Marianne Moore: Poetry

November 9, 2011

George Bernard Shaw, “Prize Bird,” J. B. Kerfoot

Moors submitted her poem “To Bernard Shaw: A Prize Bird” to The Egoist on 8 June 1915 where it was published the following 2 August. The following December, during a trip to New York, she met J. B. Kerfoot, a literary critic who had recently published in Life a paragraph lauding Others Magazine and its “revolutionary” poetry (see Selected Letters, 108-09). During this meeting, she told Kerfoot how she liked “his review of Shaw  (ptomaine and caviar)”, a reference to Kerfoot’s August 29, 1914 piece in the magazine. While Kerfoot’s review may or may not be a source for the “prize bird,” it does mention chicken and egg, and it clearly is the source of “ptomaine and caviar.” The article in full:

SHAW’S LAST

JUST as there are tricks in all trades, so there are prides that go with all predicaments. This is one of Nature’s compensations. We could not get along otherwise. And the peculiar and persistent pride that belongs to people who find themselves in the predicament of having children to bring up, is that they arrogantly believe themselves to be better posted on the proper methods of parental procedure than are the only people who have the least chance of knowing anything about the matter—namely, the childless.

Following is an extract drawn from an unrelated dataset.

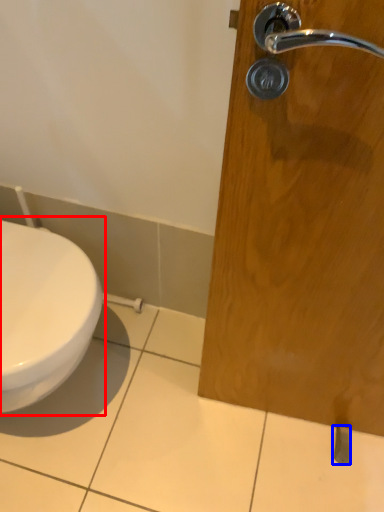 Question: Which point is closer to the camera, toilet (highlighted by a red box) or door handle (highlighted by a blue box)?

Choices:
 (A) toilet
 (B) door handle

Answer: (A) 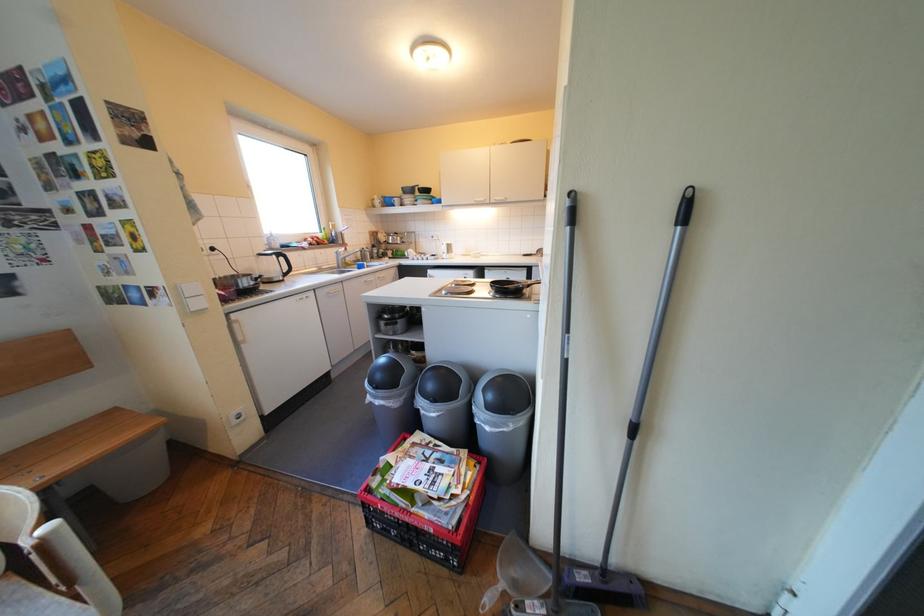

Of course to all unbiased observers the fallacy of their position is obvious. Those who marry young and have large families are so busy learning the practical lesson of how children treat parents, that they have neither leisure nor strength left for considering the more abstract question of their own ideal attitude as the supposed controllers of the situation. Whereas any observant celibate with a decently widespread and reasonably intimate acquaintance among the married must have a singularly non-deductive mental make-up if he docs not end by becoming something of an expert on hypothetical parenthood.

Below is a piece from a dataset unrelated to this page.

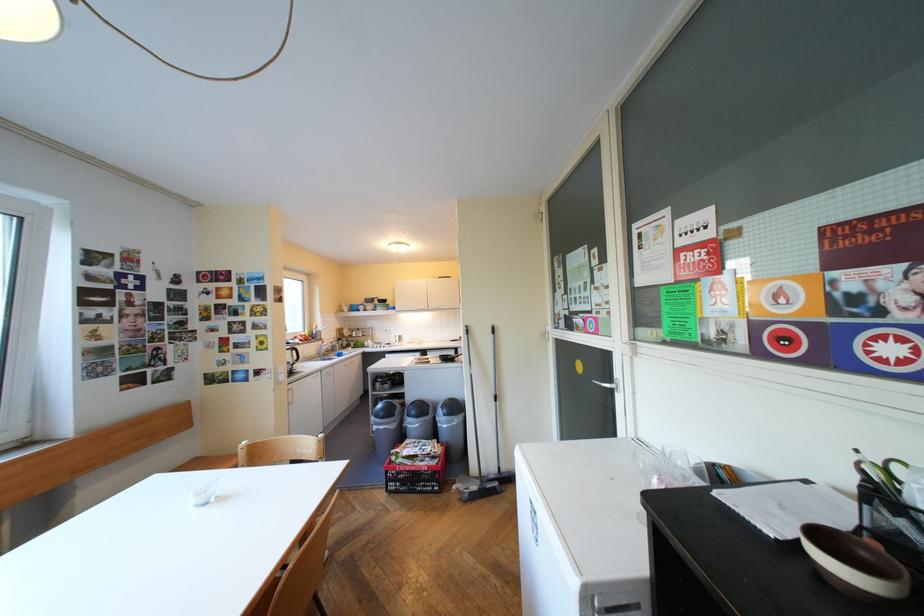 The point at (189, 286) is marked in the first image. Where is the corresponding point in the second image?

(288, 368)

Some day, no doubt, matters will be so arranged that all children will be eugenically born of intellectually celibate couples and will be properly trained by married bachelors and old-maid mothers who are conscious of no relation to them. But for the present we are unfortunately faced by a complete deadlock wherein parents continue to furnish terrible examples to leisured lookers-on, but are estopped by that very pride which saves them from despair from profiting by the wisdom they induce in the unwed. And this being the case, one can not conscientiously recommend George Bernard Shaw’s latest volume—Misalliance, the Dark Lady of the Sonnets, and Fanny’s First Play; with a Treatise on Parents and Children” (Brentano’s, $1.-25)—except to such readers as have ceased to be children without becoming fathers or mothers, and to those others who have ceased to be, engrossedly, fathers and mothers without as yet becoming children for the second time.

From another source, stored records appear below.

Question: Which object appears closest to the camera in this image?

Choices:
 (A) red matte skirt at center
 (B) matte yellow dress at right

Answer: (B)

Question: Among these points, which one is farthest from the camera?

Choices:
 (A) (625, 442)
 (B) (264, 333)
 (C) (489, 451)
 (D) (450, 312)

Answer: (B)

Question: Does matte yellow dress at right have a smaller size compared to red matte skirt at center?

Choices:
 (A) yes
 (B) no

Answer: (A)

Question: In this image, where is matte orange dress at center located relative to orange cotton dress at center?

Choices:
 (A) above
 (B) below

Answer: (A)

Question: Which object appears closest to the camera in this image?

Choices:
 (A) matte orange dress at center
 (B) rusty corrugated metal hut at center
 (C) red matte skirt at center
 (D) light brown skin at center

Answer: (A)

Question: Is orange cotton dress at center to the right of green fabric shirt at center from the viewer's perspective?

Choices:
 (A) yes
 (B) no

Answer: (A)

The present volume contains a typical variety of prefaces and plays. And, as with the chicken and the egg, so, as between the Shaw play and the Shaw preface, the matter of critical precedence has never been satisfactorily settled. Is the preface an exegesis of the play? Or is the play an exemplification of the preface? We can not tell. But—again as with the chicken and the egg—it doesn’t matter, since both, just as they are, lend themselves to so many uses. Beginners generally scramble Shaw’s prefaces. Many professionals poach them. And Americans are only gradually learning that they are delicious just eaten from the shell with a little salt. As for the plays, they are usually roasted. But smothering makes them succulent, and they are sometimes served “supreme”. In the new volume, “Misalliance” deals with “the family” and rings the changes in the familiar Shavian comedy manner upon the unmasking of the hypocrisies and apparent mutual ignorances so carefully maintained between the generations. It was written in 1910 and has never been produced. In other words, it is in process of being “smothered” and will doubtless come out tender and spring-chicken-like some time during the next decade. “Fanny’s First Play” we all know. The treatise on “Parents and Children” is a commentary that runs amusingly amuck through the themes dealt with in both of these. As for “The Dark Lady of the Sonnets”, it is a skit written for and produced at a National Theatre project benefit in 1910, and beyond the pleasing conceit of showing us Shakespeare in the act of gleaning some of his most celebrated phrases from the unconscious lips of those around him, is here little more than a hook from which is hung a delightful Shakespearean essay.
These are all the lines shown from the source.